Incidentally, it’s as impossible this year as it was last year to buy a roll of simple red ribbon or really cute but non-tacky gift tags, so I got a box of mostly empty space, string, wooden pegs, and 14 plain but serviceable gift tags. I’ll probably need another box unless the shopping centre where I’m going today yields something more useful. (I’ll use the string to make bunches of three candles with a tag; I don’t know what the fillers of the box intended the pegs for but they’re of a particularly useless size, larger than the tiny ones in our Christmas-card-hanging-up kit.) [ETA: the pegs were admirably suited to fasten the Christmas-tree-stand cover and they’re in the decorations box for next year.]
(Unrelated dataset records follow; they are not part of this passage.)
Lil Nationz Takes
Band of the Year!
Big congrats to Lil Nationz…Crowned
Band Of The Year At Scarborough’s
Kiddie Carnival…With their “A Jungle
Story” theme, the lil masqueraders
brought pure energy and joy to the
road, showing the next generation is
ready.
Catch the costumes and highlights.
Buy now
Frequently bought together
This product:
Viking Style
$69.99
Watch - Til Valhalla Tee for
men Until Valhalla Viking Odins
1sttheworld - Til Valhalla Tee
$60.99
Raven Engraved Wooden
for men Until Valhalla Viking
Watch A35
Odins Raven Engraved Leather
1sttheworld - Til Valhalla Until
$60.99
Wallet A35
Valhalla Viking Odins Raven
Then there’s the Dickens Festival. I always think it’s the Sunday before Christmas but more often than not it’s the Sunday before that, possibly every time unless Christmas Day is on a Sunday. It becomes more scripted every year, and I thought it had had its time but it still seems to be unflaggingly popular. Some of the people it attracts are… well, when I went out late Sunday afternoon for some emergency shopping I first passed a couple of middle-aged women with Randstad accents who were fingering the leather goods outside the leatherworker’s shop and saying “passing off fake as real again, can’t do it for that price”. I know that anything in this shop or in front of it labelled “leather” is guaranteed to be real leather. It may not be good quality, and I don’t know if any of it fell off the back of a truck, but it’s definitely not imitation. I didn’t trust my voice enough to say something stinging; waspish remarks in a sore-throat voice are unlikely to sting enough.
In the supermarket a similar woman (only older and possibly richer) thought herself so important that she physically pushed me and someone else aside to get to the cash desk. If she’d said “sorry, I’m in a hurry, can I go first please?” I’d have said “yes, of course!” but now I could only roll my eyes at the checkout girl and my fellow pushee.
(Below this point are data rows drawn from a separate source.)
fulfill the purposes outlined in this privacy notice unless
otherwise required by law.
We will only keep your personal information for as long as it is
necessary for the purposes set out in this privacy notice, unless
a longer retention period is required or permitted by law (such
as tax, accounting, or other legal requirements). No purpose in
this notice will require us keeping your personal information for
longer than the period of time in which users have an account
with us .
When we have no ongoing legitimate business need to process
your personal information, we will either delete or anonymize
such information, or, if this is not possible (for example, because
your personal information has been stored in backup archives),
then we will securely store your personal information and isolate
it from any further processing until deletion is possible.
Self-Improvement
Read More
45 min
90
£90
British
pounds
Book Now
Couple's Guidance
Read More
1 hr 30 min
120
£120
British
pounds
Some other Dickens-goers, including Germans, seemed to think all of the town, not only the festival, was a tourist attraction set up for their benefit and all the pesky locals did nothing but spoil the effect.
There were some good things too. A shepherd with two large grey donkeys and a small flock of diverse sheep, most of them with impressive horns (the sheep, not the donkeys). I patted one of the donkeys on the rump because that was the only part of it I could reach, but I don’t think it even noticed. End-of-shift Dickens “actors”: two teenage girls in beggar clothes, their faces smeared with dirt, eating fries from a plastic box; a gentleman, a lady and a very young gentleman of eight or so who loosened the more restrictive parts of their clothes as they walked away.
Yet another effort, on Monday, to buy ribbon didn’t give me any ribbon either, but a nice case of ambiguity. It’s just as easy to be ambiguous in Dutch with “only” as it is in English. “We only sell fireworks to people aged 14 and over.” I’m visibly over 14, and they sold me chocolate!